FullSizeRenderChristmas, as a child, at the Dolan house was a time when the impossible seemed possible.

As I reflect back on those childhood days of Christmas I am overwhelmed with gratitude for the way my Mom created the magic she did.

To this day I still count down the number of sleeps until Christmas. It is a ritual that keeps the little boy excited about the season and challenges the adult in me to always remember it’s magic.

As a welfare family there were always stark reminders of the Christmas that may not come. We had little money and promises of what Santa would bring were never uttered. Yet somehow, against all odds, my childhood version of Christmas would show up.

It’s like my Mom seemed to pull it all together for December 25th.

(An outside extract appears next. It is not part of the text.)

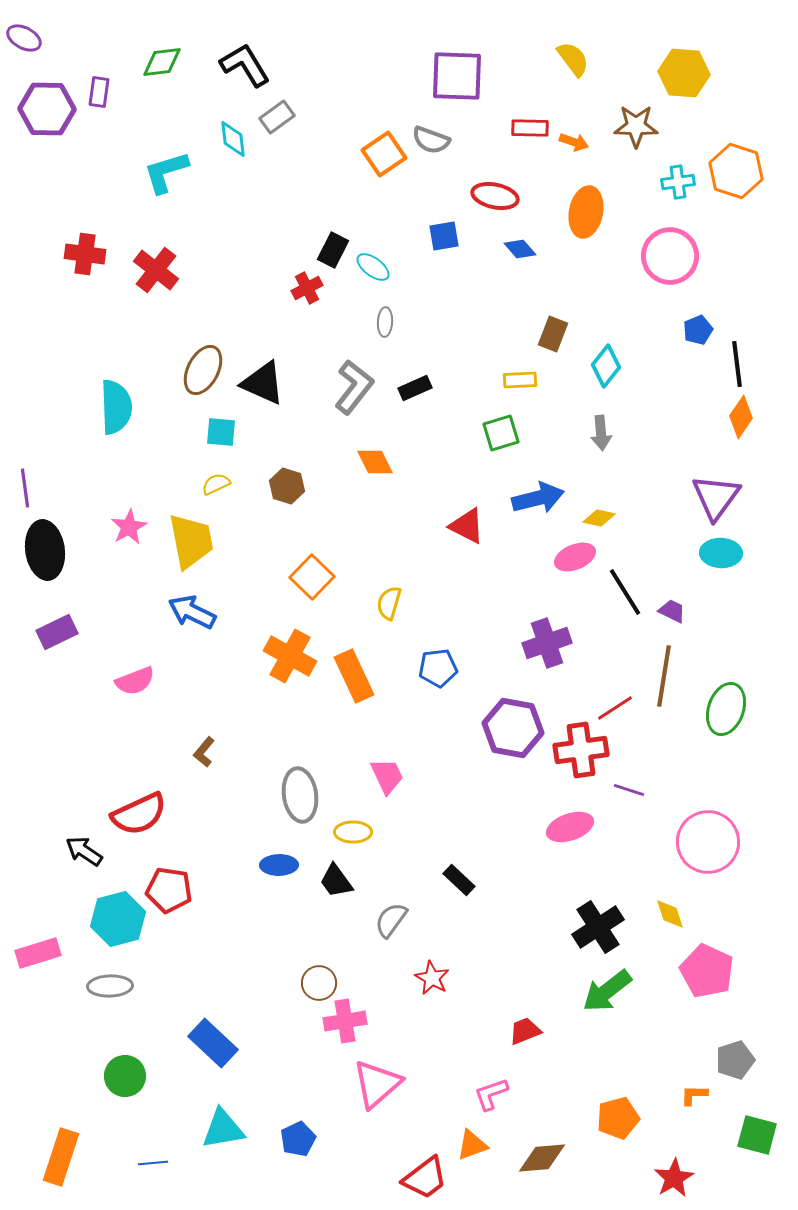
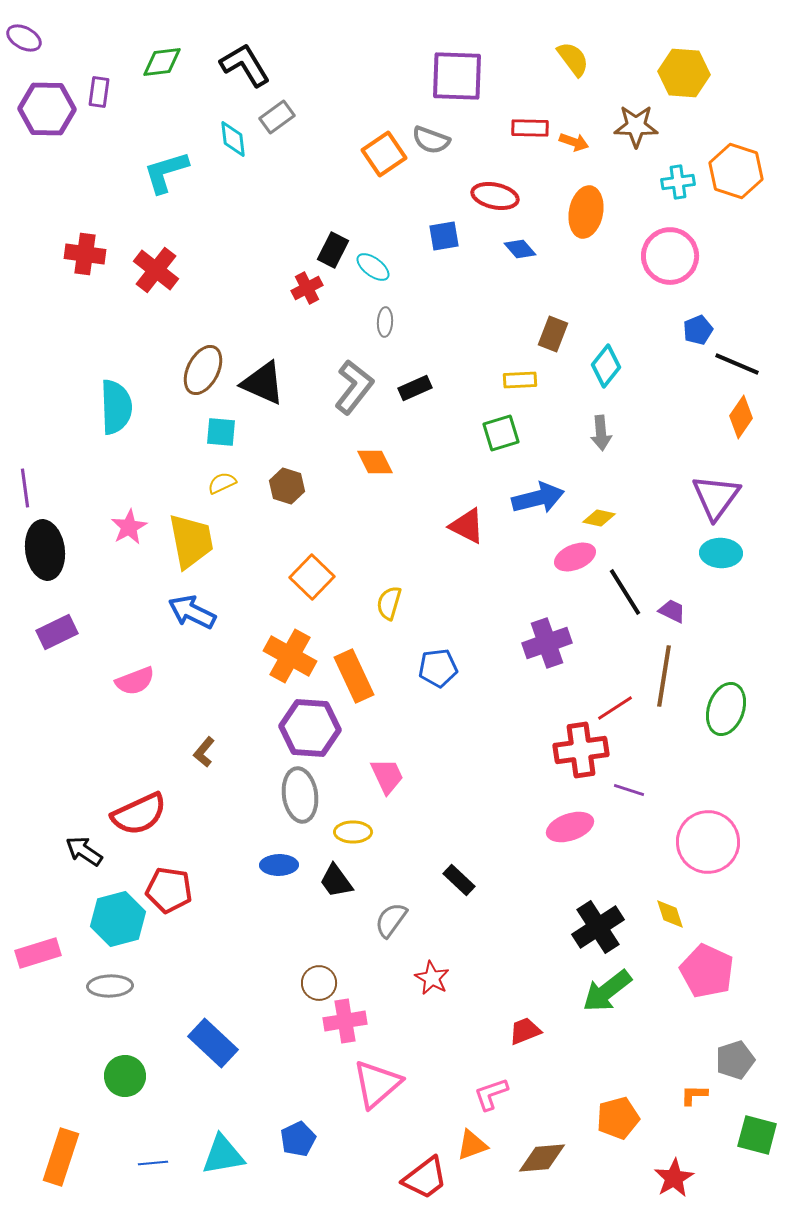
black line at (737, 364): rotated 60 degrees counterclockwise
yellow semicircle at (216, 484): moved 6 px right, 1 px up
purple hexagon at (513, 728): moved 203 px left; rotated 6 degrees counterclockwise
cyan triangle at (223, 1129): moved 26 px down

I seriously wondered why the calendar didn’t always stay on that date.

My oldest brother Rick worked as a Firefighter. To this day, because of his job,  the memory of one Christmas, in particular, is seared into my heart.

The Calgary Firefighters would create this enormous Christmas Toy Drive that was held at the Stampede Corral every year. It was a Christmas party for all the underprivileged families of Calgary. What I could never figure out though was why we as children, or at least me, never attended.

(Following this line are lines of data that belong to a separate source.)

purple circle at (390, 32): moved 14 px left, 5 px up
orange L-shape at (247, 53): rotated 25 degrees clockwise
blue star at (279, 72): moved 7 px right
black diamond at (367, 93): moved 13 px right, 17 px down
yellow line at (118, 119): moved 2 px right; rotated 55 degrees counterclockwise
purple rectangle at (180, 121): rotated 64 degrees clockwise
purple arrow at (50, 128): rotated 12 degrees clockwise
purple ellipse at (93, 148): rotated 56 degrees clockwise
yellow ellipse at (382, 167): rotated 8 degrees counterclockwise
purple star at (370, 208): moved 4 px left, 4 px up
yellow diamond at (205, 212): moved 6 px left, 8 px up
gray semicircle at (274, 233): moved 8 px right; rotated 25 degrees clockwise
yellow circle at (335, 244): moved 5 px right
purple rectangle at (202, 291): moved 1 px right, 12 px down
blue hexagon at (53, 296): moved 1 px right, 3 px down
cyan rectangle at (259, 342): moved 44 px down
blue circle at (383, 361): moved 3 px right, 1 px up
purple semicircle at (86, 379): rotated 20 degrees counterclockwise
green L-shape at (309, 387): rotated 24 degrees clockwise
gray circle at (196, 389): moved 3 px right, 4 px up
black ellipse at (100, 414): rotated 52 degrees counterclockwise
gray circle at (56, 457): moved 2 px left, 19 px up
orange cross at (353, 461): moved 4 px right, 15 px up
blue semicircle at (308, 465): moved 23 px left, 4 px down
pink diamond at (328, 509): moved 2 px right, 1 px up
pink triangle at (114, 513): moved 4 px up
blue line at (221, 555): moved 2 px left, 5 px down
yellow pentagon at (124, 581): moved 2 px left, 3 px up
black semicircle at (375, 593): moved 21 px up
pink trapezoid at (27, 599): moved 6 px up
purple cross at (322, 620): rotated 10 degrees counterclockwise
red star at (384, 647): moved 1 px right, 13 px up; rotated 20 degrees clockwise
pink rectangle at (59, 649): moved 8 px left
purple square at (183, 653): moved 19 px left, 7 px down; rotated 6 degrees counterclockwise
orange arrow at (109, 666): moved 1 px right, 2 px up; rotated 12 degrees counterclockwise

The constant threat in the Dolan household was that Christmas might not happen the way it did the year before. The reasons were never clearly stated, yet the threat was imminent.

The effects and drama of alcoholism was in large part the reason why Santa might not visit. When there was a pay cheque, it was routine to have it spent by Dad on booze or it was funneled in some other direction. Mom called it, “Robbing Peter to pay Paul.”

There was one year I was convinced we’d not celebrate the holiday.

Mom seemed so gloomy. Her silence was loud when it came to the potential of Christmas disappointment. I was very familiar with the signs. This was going to be a present-less and food-less Christmas.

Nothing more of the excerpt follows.